Work to complete: Please repeat nothing except the lines from the one containing "unterschiedlichste Ideen verwendet" through the end of the records, exactly and without pictures.

Records for the task:

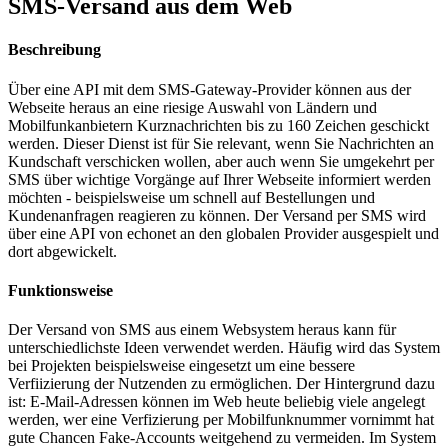
SMS-Versand aus dem Web
Beschreibung
Über eine API mit dem SMS-Gateway-Provider können aus der
Webseite heraus an eine riesige Auswahl von Ländern und
Mobilfunkanbietern Kurznachrichten bis zu 160 Zeichen geschickt
werden. Dieser Dienst ist für Sie relevant, wenn Sie Nachrichten an
Kundschaft verschicken wollen, aber auch wenn Sie umgekehrt per
SMS über wichtige Vorgänge auf Ihrer Webseite informiert werden
möchten - beispielsweise um schnell auf Bestellungen und
Kundenanfragen reagieren zu können. Der Versand per SMS wird
über eine API von echonet an den globalen Provider ausgespielt und
dort abgewickelt.
Funktionsweise
Der Versand von SMS aus einem Websystem heraus kann für
unterschiedlichste Ideen verwendet werden. Häufig wird das System
bei Projekten beispielsweise eingesetzt um eine bessere
Verfiizierung der Nutzenden zu ermöglichen. Der Hintergrund dazu
ist: E-Mail-Adressen können im Web heute beliebig viele angelegt
werden, wer eine Verfizierung per Mobilfunknummer vornimmt hat
gute Chancen Fake-Accounts weitgehend zu vermeiden. Im System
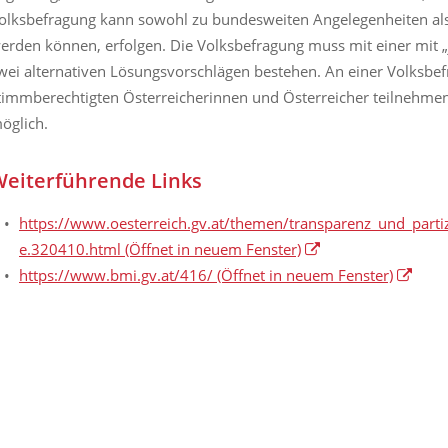
olksbefragung kann sowohl zu bundesweiten Angelegenheiten al
erden können, erfolgen. Die Volksbefragung muss mit einer mit „
wei alternativen Lösungsvorschlägen bestehen. An einer Volksbe
timmberechtigten Österreicherinnen und Österreicher teilnehmen
öglich.
eiterführende Links
https://www.oesterreich.gv.at/themen/transparenz_und_partiz
e.320410.html
(Öffnet in neuem Fenster)
https://www.bmi.gv.at/416/
(Öffnet in neuem Fenster)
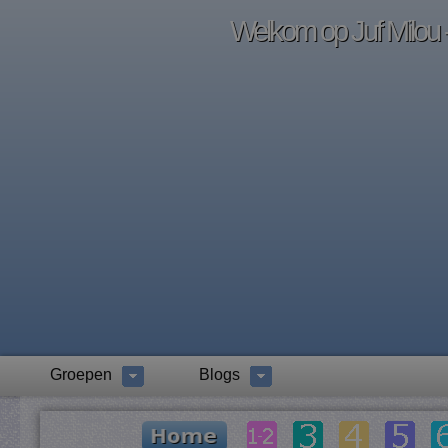
Welkom op Juf Milou -
Groepen
Blogs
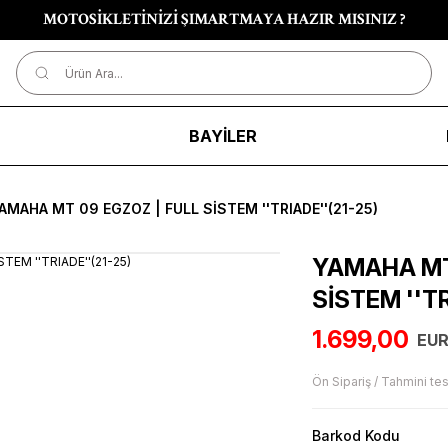
MOTOSİKLETİNİZİ ŞIMARTMAYA HAZIR MISINIZ ?
R
BAYİLER
AMAHA MT 09 EGZOZ | FULL SİSTEM ''TRIADE''(21-25)
YAMAHA MT
SİSTEM ''TR
1.699,00
EUR
Ön Sipariş / Tahmini tes
Barkod Kodu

Answer area:
unterschiedlichste Ideen verwendet werden. Häufig wird das System
bei Projekten beispielsweise eingesetzt um eine bessere
Verfiizierung der Nutzenden zu ermöglichen. Der Hintergrund dazu
ist: E-Mail-Adressen können im Web heute beliebig viele angelegt
werden, wer eine Verfizierung per Mobilfunknummer vornimmt hat
gute Chancen Fake-Accounts weitgehend zu vermeiden. Im System
olksbefragung kann sowohl zu bundesweiten Angelegenheiten al
erden können, erfolgen. Die Volksbefragung muss mit einer mit „
wei alternativen Lösungsvorschlägen bestehen. An einer Volksbe
timmberechtigten Österreicherinnen und Österreicher teilnehmen
öglich.
eiterführende Links
https://www.oesterreich.gv.at/themen/transparenz_und_partiz
e.320410.html
(Öffnet in neuem Fenster)
https://www.bmi.gv.at/416/
(Öffnet in neuem Fenster)
Welkom op Juf Milou -
Groepen
Blogs
MOTOSİKLETİNİZİ ŞIMARTMAYA HAZIR MISINIZ ?
R
BAYİLER
AMAHA MT 09 EGZOZ | FULL SİSTEM ''TRIADE''(21-25)
YAMAHA MT
SİSTEM ''TR
1.699,00
EUR
Ön Sipariş / Tahmini tes
Barkod Kodu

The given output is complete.